**ASSIGNMENT**: Look over the listing below and say how many of its lines include the string "bonne"; give no more than that number.

**AVAILABLE DATA**:
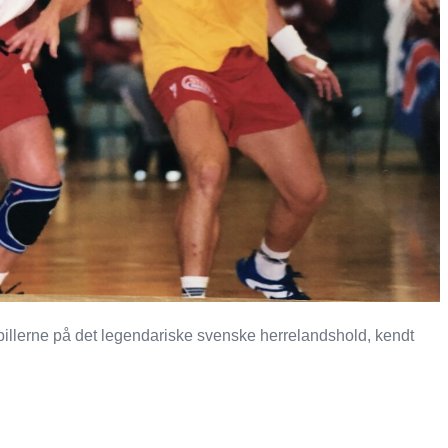
spillerne på det legendariske svenske herrelandshold, kendt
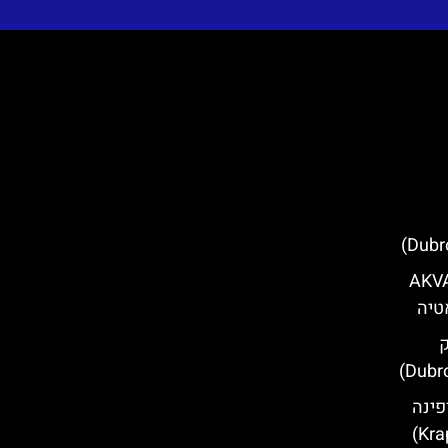
וברובניק (AKVARIJ
ק
פינה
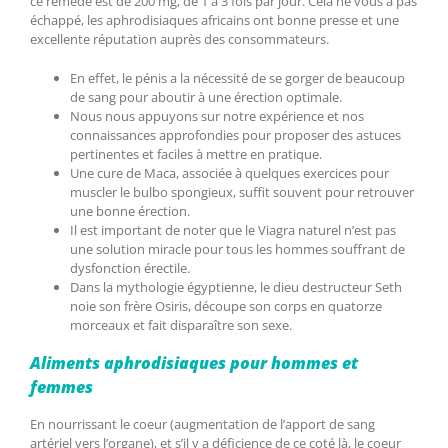
ce remède est de 200 mg, de 1 à 3 fois par jour. Cela ne vous a pas
échappé, les aphrodisiaques africains ont bonne presse et une
excellente réputation auprès des consommateurs.
En effet, le pénis a la nécessité de se gorger de beaucoup
de sang pour aboutir à une érection optimale.
Nous nous appuyons sur notre expérience et nos
connaissances approfondies pour proposer des astuces
pertinentes et faciles à mettre en pratique.
Une cure de Maca, associée à quelques exercices pour
muscler le bulbo spongieux, suffit souvent pour retrouver
une bonne érection.
Il est important de noter que le Viagra naturel n’est pas
une solution miracle pour tous les hommes souffrant de
dysfonction érectile.
Dans la mythologie égyptienne, le dieu destructeur Seth
noie son frère Osiris, découpe son corps en quatorze
morceaux et fait disparaître son sexe.
Aliments aphrodisiaques pour hommes et
femmes
En nourrissant le coeur (augmentation de l’apport de sang
artériel vers l’organe), et s’il y a déficience de ce coté là, le coeur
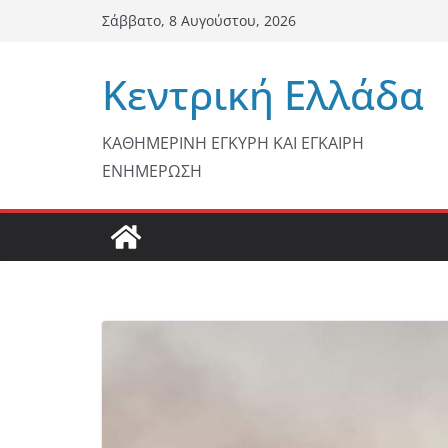
Μετάβαση
Σάββατο, 8 Αυγούστου, 2026
σε
περιεχόμενο
Κεντρική Ελλάδα
ΚΑΘΗΜΕΡΙΝΗ ΕΓΚΥΡΗ ΚΑΙ ΕΓΚΑΙΡΗ
ΕΝΗΜΕΡΩΣΗ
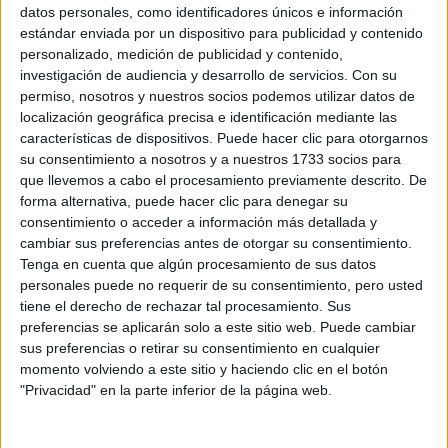
Sobre ti
datos personales, como identificadores únicos e información
estándar enviada por un dispositivo para publicidad y contenido
personalizado, medición de publicidad y contenido,
Soy:
*
investigación de audiencia y desarrollo de servicios.
Con su
Chico
permiso, nosotros y nuestros socios podemos utilizar datos de
Chica
localización geográfica precisa e identificación mediante las
características de dispositivos. Puede hacer clic para otorgarnos
¿En qué año terminas (o terminaste) bachillerato o FP?
*
su consentimiento a nosotros y a nuestros 1733 socios para
que llevemos a cabo el procesamiento previamente descrito. De
forma alternativa, puede hacer clic para denegar su
consentimiento o acceder a información más detallada y
Soy estudiante de:
*
cambiar sus preferencias antes de otorgar su consentimiento.
Tenga en cuenta que algún procesamiento de sus datos
personales puede no requerir de su consentimiento, pero usted
tiene el derecho de rechazar tal procesamiento. Sus
preferencias se aplicarán solo a este sitio web. Puede cambiar
Términos y Condiciones de Uso
sus preferencias o retirar su consentimiento en cualquier
momento volviendo a este sitio y haciendo clic en el botón
Acepto
los
Términos y Condiciones
de uso
*
"Privacidad" en la parte inferior de la página web.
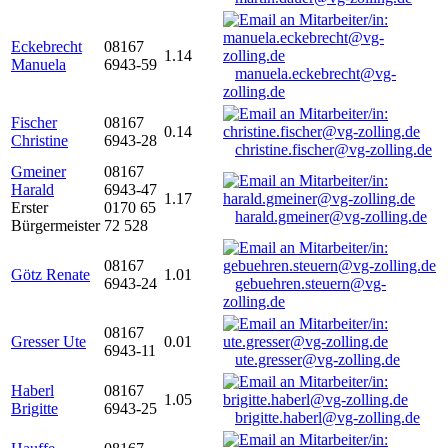
Eckebrecht
08167
1.14
Manuela
6943-59
manuela.eckebrecht@vg-
zolling.de
Fischer
08167
0.14
Christine
6943-28
christine.fischer@vg-zolling.de
Gmeiner
08167
Harald
6943-47
1.17
Erster
0170 65
harald.gmeiner@vg-zolling.de
Bürgermeister
72 528
08167
Götz Renate
1.01
6943-24
gebuehren.steuern@vg-
zolling.de
08167
Gresser Ute
0.01
6943-11
ute.gresser@vg-zolling.de
Haberl
08167
1.05
Brigitte
6943-25
brigitte.haberl@vg-zolling.de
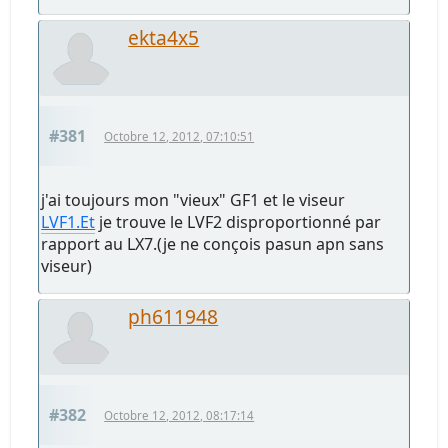
ekta4x5
#381
Octobre 12, 2012, 07:10:51
j'ai toujours mon "vieux" GF1 et le viseur
LVF1.Et
je trouve le LVF2 disproportionné par
rapport au LX7.(je ne conçois pasun apn sans
viseur)
ph611948
#382
Octobre 12, 2012, 08:17:14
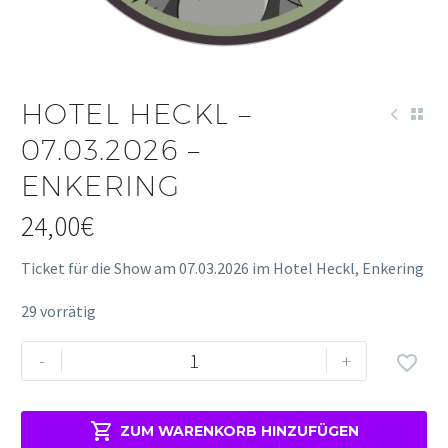
HOTEL HECKL –
07.03.2026 –
ENKERING
24,00
€
Ticket für die Show am 07.03.2026 im Hotel Heckl, Enkering
29 vorrätig
-
+


ZUM WARENKORB HINZUFÜGEN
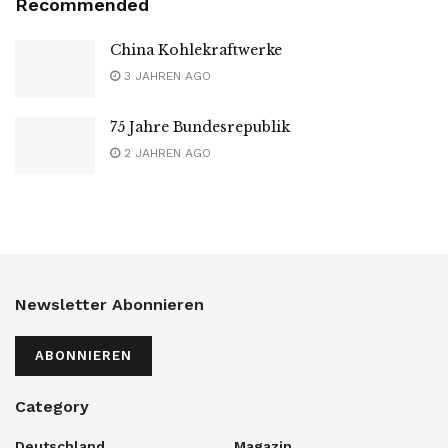
Recommended
China Kohlekraftwerke
3 JAHREN AGO
75 Jahre Bundesrepublik
2 JAHREN AGO
Newsletter Abonnieren
ABONNIEREN
Category
Deutschland
Magazin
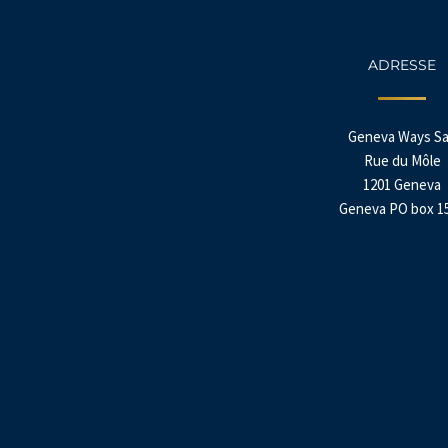
ADRESSE
Geneva Ways Sa
Rue du Môle
1201 Geneva
Geneva PO box 1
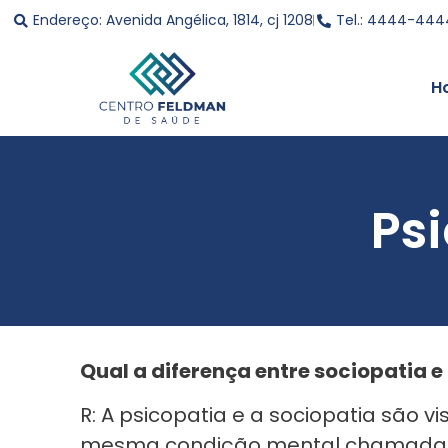
Endereço: Avenida Angélica, 1814, cj 1208
Tel.: 4444-444
H
Ps
Qual a diferença entre sociopatia e
R: A psicopatia e a sociopatia são 
mesma condição mental chamada tra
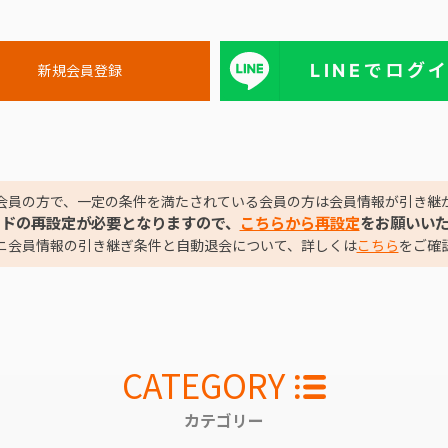
LINEでログ
会員の方で、一定の条件を満たされている会員の方は会員情報が引き継
ードの再設定が必要となりますので、
こちらから再設定
をお願いい
ニ会員情報の引き継ぎ条件と自動退会について、詳しくは
こちら
をご確
CATEGORY
カテゴリー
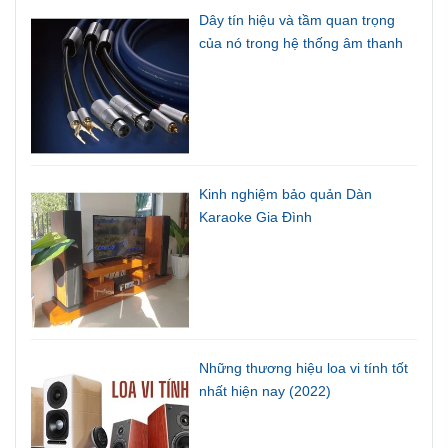
Dây tín hiệu và tầm quan trọng
của nó trong hệ thống âm thanh
Kinh nghiệm bảo quản Dàn
Karaoke Gia Đình
Những thương hiệu loa vi tính tốt
nhất hiện nay (2022)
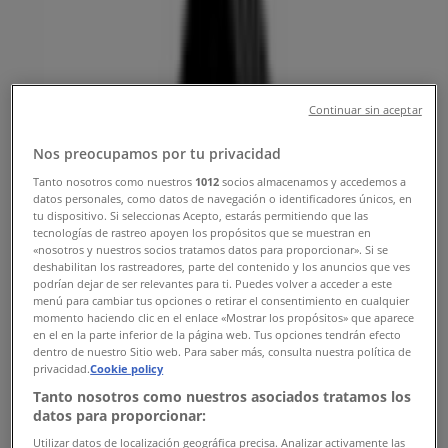
Tiendeo i Herning
»
Biler og motor Tilbud i Herning
»
Superdaek i Herning
»
Superdaek butikker i Herning
Continuar sin aceptar
Nos preocupamos por tu privacidad
Tanto nosotros como nuestros
1012
socios almacenamos y accedemos a
Superdaek
datos personales, como datos de navegación o identificadores únicos, en
tu dispositivo. Si seleccionas Acepto, estarás permitiendo que las
Mads Eg Damgaardsvej 51, Herning
tecnologías de rastreo apoyen los propósitos que se muestran en
«nosotros y nuestros socios tratamos datos para proporcionar». Si se
2.5 km
deshabilitan los rastreadores, parte del contenido y los anuncios que ves
podrían dejar de ser relevantes para ti. Puedes volver a acceder a este
Lukket
menú para cambiar tus opciones o retirar el consentimiento en cualquier
momento haciendo clic en el enlace «Mostrar los propósitos» que aparece
en el en la parte inferior de la página web. Tus opciones tendrán efecto
dentro de nuestro Sitio web. Para saber más, consulta nuestra política de
privacidad.
Cookie policy
Tanto nosotros como nuestros asociados tratamos los
Superdaek
datos para proporcionar:
Rømersvej 11, Ikast
Utilizar datos de localización geográfica precisa. Analizar activamente las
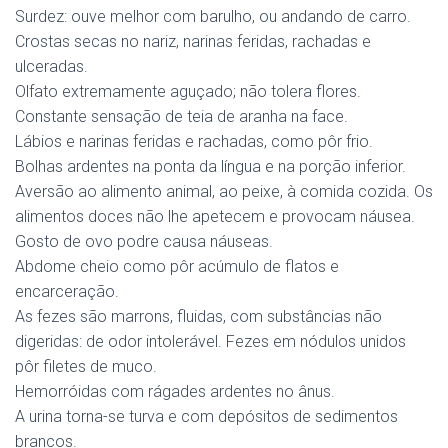
Surdez: ouve melhor com barulho, ou andando de carro.
Crostas secas no nariz, narinas feridas, rachadas e
ulceradas.
Olfato extremamente aguçado; não tolera flores.
Constante sensação de teia de aranha na face.
Lábios e narinas feridas e rachadas, como pôr frio.
Bolhas ardentes na ponta da língua e na porção inferior.
Aversão ao alimento animal, ao peixe, à comida cozida. Os
alimentos doces não lhe apetecem e provocam náusea.
Gosto de ovo podre causa náuseas.
Abdome cheio como pôr acúmulo de flatos e
encarceração.
As fezes são marrons, fluidas, com substâncias não
digeridas: de odor intolerável. Fezes em nódulos unidos
pôr filetes de muco.
Hemorróidas com rágades ardentes no ânus.
A urina torna-se turva e com depósitos de sedimentos
brancos.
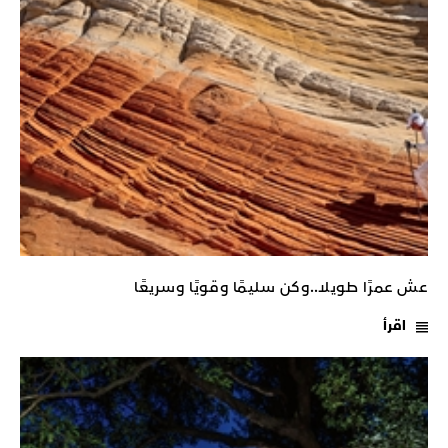
عش عمرًا طويلا..وكن سليمًا وقويًا وسريعًا
اقرأ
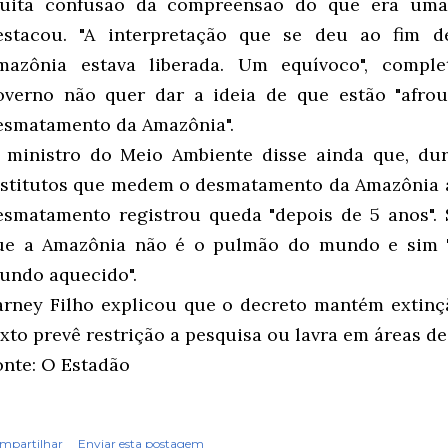
uita confusão da compreensão do que era uma 
estacou. "A interpretação que se deu ao fim d
mazônia estava liberada. Um equívoco", comple
overno não quer dar a ideia de que estão "afro
esmatamento da Amazônia".
 ministro do Meio Ambiente disse ainda que, dur
nstitutos que medem o desmatamento da Amazônia a
esmatamento registrou queda "depois de 5 anos". 
ue a Amazônia não é o pulmão do mundo e sim 
undo aquecido".
arney Filho explicou que o decreto mantém extinç
exto prevê restrição a pesquisa ou lavra em áreas de
onte: O Estadão
mpartilhar
Enviar esta postagem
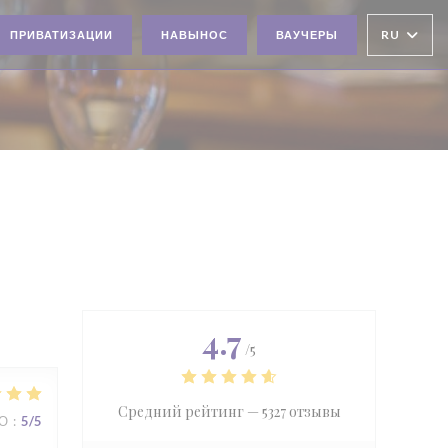
RU
ПРИВАТИЗАЦИИ
НАВЫНОС
ВАУЧЕРЫ
4.7
/5
Средний рейтинг —
5327 отзывы
ВО
:
5
/5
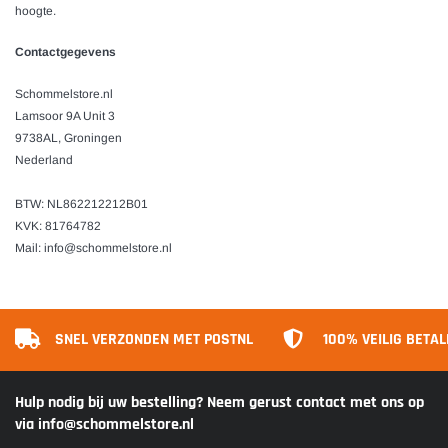
hoogte.
Contactgegevens
Schommelstore.nl
Lamsoor 9A Unit 3
9738AL, Groningen
Nederland
BTW:
NL862212212B01
KVK:
81764782
Mail:
info@schommelstore.nl
SNEL VERZONDEN MET POSTNL
100% VEILIG BETA
Hulp nodig bij uw bestelling? Neem gerust contact met ons op
via info@schommelstore.nl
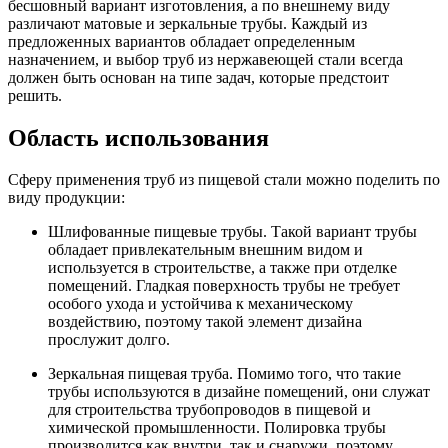
бесшовный вариант изготовления, а по внешнему виду
различают матовые и зеркальные трубы. Каждый из
предложенных вариантов обладает определенным
назначением, и выбор труб из нержавеющей стали всегда
должен быть основан на типе задач, которые предстоит
решить.
Область использования
Сферу применения труб из пищевой стали можно поделить по
виду продукции:
Шлифованные пищевые трубы. Такой вариант трубы
обладает привлекательным внешним видом и
используется в строительстве, а также при отделке
помещений. Гладкая поверхность трубы не требует
особого ухода и устойчива к механическому
воздействию, поэтому такой элемент дизайна
прослужит долго.
Зеркальная пищевая труба. Помимо того, что такие
трубы используются в дизайне помещений, они служат
для строительства трубопроводов в пищевой и
химической промышленности. Полировка трубы
производится как внутри, так и снаружи, поэтому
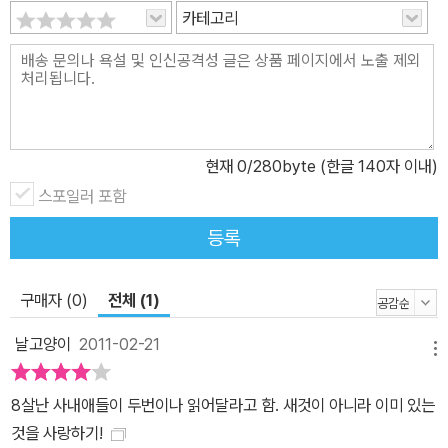
카테고리
현재
0
/280byte (한글 140자 이내)
스포일러 포함
등록
구매자 (0)
전체 (1)
날고양이
2011-02-21
메뉴
8살난 사내애들이 두번이나 읽어달라고 함. 새것이 아니라 이미 있는
것을 사랑하기!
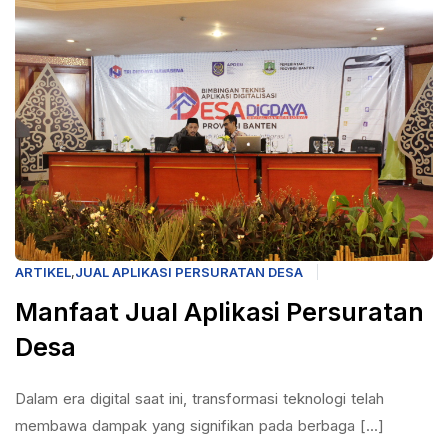
ARTIKEL
,
JUAL APLIKASI PERSURATAN DESA
Manfaat Jual Aplikasi Persuratan
Desa
Dalam era digital saat ini, transformasi teknologi telah
membawa dampak yang signifikan pada berbaga [...]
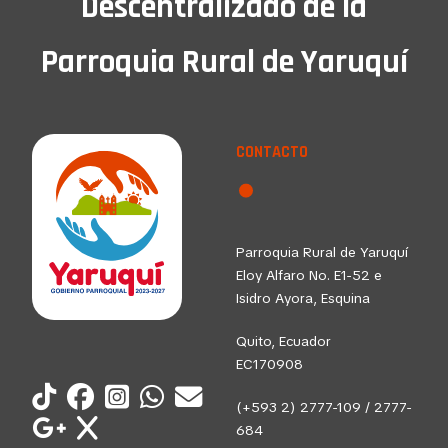
Descentralizado de la
Parroquia Rural de Yaruquí
CONTACTO
Parroquia Rural de Yaruquí
Eloy Alfaro No. E1-52 e
Isidro Ayora, Esquina
Quito, Ecuador
EC170908
(+593 2) 2777-109 / 2777-
684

**ANSWER TO THIS PROBLEM**: 2